A detenção de Joe Berardo, seguida pelo também constituído arguido Carlos Santos Ferreira, ex-presidente da Caixa Geral de Depósitos (CGD) e do Banco Comercial Português (BCP), veio em parte colmatar o vazio no espaço mediático resultante da eliminação da seleção portuguesa no campeonato europeu de futebol. Infelizmente, nesse espaço continua a dominar a pandemia.
Berardo tem comportamentos de “clown”; não sendo intelectualmente destituído, exagerou no desplante e no gozo aos deputados que o interrogaram na comissão parlamentar de inquérito à CGD em 2019.
Mas Berardo e Carlos Santos Ferreira já estavam a ser investigadas pela justiça há anos. E muitos de nós não esqueceram o período negro da vida coletiva nacional, entre 2005 e 2011, quando os agora implicados se envolveram, sob o alto patrocínio de Sócrates, então primeiro-ministro, num sinistro conluio entre o poder político e o poder económico, este representado pelo DDT, o “dono disto tudo”, Ricardo Salgado.
A passagem direta de Carlos Santos Ferreira e Armando Vara da CGD para o BCP, em 2008, foi talvez o mais grave escândalo na história do setor bancário português. Nessa altura, quem denunciava na comunicação social tais coisas era frequentemente acusado de praticar um “jornalismo de sarjeta”, acusação que partia de altos membros do PS, alguns dos quais estão ainda hoje no ativo e até no Governo.
O PS socrático tentou então calar a TVI, comprando-a através de “mãos amigas”. Não o conseguiu, felizmente, mas afastou Manuela Moura Guedes.
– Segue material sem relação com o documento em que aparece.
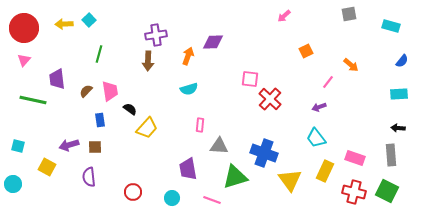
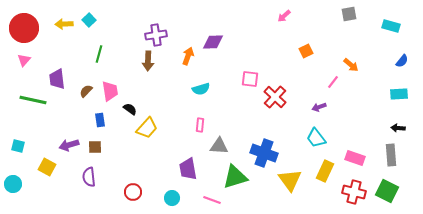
pink line at (328, 82): moved 5 px right
cyan semicircle at (189, 89): moved 12 px right
red cross at (270, 99): moved 5 px right, 2 px up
Por outro lado, o PS mostrava uma enorme relutância em combater a sério a corrupção, inviabilizando as várias tentativas nesse sentido de João Cravinho (pai).
Relutância que não desapareceu – vejam-se as carências de meios do Ministério Público e da Polícia Judiciária, que explicam os seis anos que levaram as investigações a Berardo.
Carências que também contribuíram para o arrastamento da “Operação Marquês”, envolvendo Ricardo Salgado, entre outros, e culminando na extraordinária sentença do juiz de instrução Ivo Rosa.
Na quarta-feira passada o presidente da Associação Sindical de Juízes Portugueses, Manuel Soares, assinou um artigo no “Público” com o elucidativo título “Dizer uma coisa e fazer outra”.
Trata-se das propostas parlamentares para criminalizar a ocultação de riqueza adquirida em funções públicas. Por ação ou omissão dos deputados do PS, pontualmente com o apoio do PSD, aquelas propostas estão cheias de evidentes alçapões, permitindo aos eventuais infratores escaparem à lei.
Ora, é manifesto que o PS está a ocupar todos os lugares com alguma relevância no Estado. Não é apenas um problema de dar emprego aos “boys”; mais preocupante, é um desígnio de controlar todo o aparelho estatal, incluindo órgãos de regulação, que deveriam ser independentes do poder político.
Lembro dois casos: Mário Centeno passou de ministro das Finanças para governador do Banco de Portugal, e Ana Paula Vitorino, militante e deputada do PS, ex-ministra, casada com o ainda ministro da Administração Interna, preside agora à Autoridade de Mobilidade e Transportes.
É positivo que judicialmente se esclareçam golpes financeiros de há vários anos e até de há décadas, embora muitos delitos possam já estar prescritos. Mas importa, também, que se investiguem possíveis casos que estão a acontecer agora. O que não parece agradar ao PS.